Publication Date: 20260512
Application Date: 20240315

Claims (20)

1 . A computer system, comprising: one or more processors; and memory storing one or more programs configured to be executed by the one or more processors, the one or more programs including instructions for: while operating in a hands-free operating mode, receiving a natural-language speech input indicative of a task; in response to receiving the natural-language speech input, initiating performance of the task; and providing an output corresponding to the task, wherein providing the output includes displaying at a first magnification greater than a second magnification a first user interface associated with an application, the first user interface displayed according to the hands-free operating mode; while displaying the first user interface, receiving, via the one or more input devices, a touch input at a location corresponding to the first user interface; and in response to the touch input: transitioning from the hands-free operating mode to a hands-on operating mode different than the hands-free operating mode; and launching the application, wherein launching the application includes displaying at the second magnification a second user interface according to the hands-on operating mode.
2 . The computer system of claim 1 , wherein the one or more programs further include instructions for: determining whether a first set of proximity criteria is met; in accordance with a determination that the first set of proximity criteria is met, maintaining operation in the hands-on operating mode; and in accordance with a determination that the first set of proximity criteria is not met, transitioning from the hands-on operating mode to the hands-free operating mode.

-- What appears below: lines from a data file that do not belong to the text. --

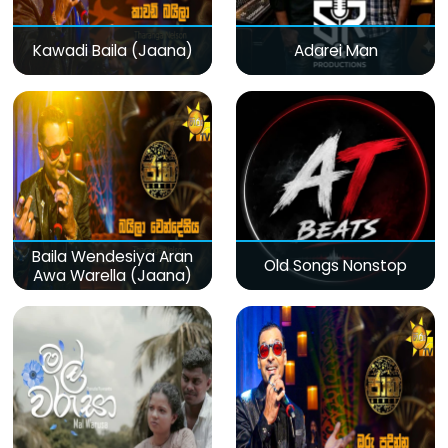
Kawadi Baila (Jaana)
Adarei Man
Baila Wendesiya Aran
Old Songs Nonstop
Awa Warella (Jaana)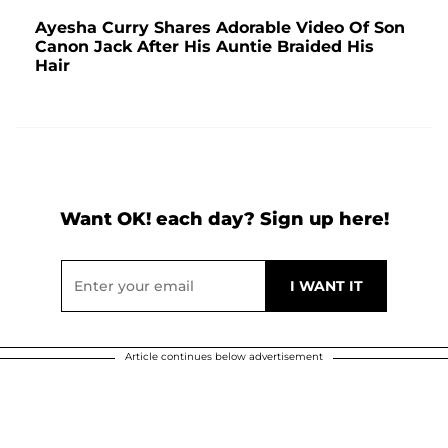
Ayesha Curry Shares Adorable Video Of Son
Canon Jack After His Auntie Braided His
Hair
Want OK! each day? Sign up here!
Article continues below advertisement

3 . The computer system of claim 2 , wherein transitioning from the hands-on operating mode to the hands-free operating mode includes displaying a third user interface associated with the application, wherein the third user interface is displayed according to the hands-free operating mode.
4 . The computer system of claim 1 , wherein the first user interface includes a second user interface object and the second user interface includes the second user interface object.
5 . The computer system of claim 4 , wherein: the second user interface object corresponds to a digital assistant of the computer system, the first user interface includes the second user interface object at a first location, and displaying the second user interface includes: ceasing to display the second user interface object at the first location; and displaying the second user interface object at a second location different than the first location.
6 . The computer system of claim 1 , wherein the first user interface includes a third user interface object corresponding to the application, and receiving the touch input at the location corresponding to the first user interface includes receiving the touch input at a location corresponding to the third user interface object.
7 . The computer system of claim 1 , wherein the one or more programs further include instructions for: selecting a mode of operation based on a second set of proximity criteria, wherein the hands-free operating mode is selected when one criterion of the second set of criteria is satisfied, and wherein the one criterion is satisfied when the computer system is oriented in a landscape orientation; in accordance with selecting the hands-free operating mode, operating the computer system in the hands-free operating mode.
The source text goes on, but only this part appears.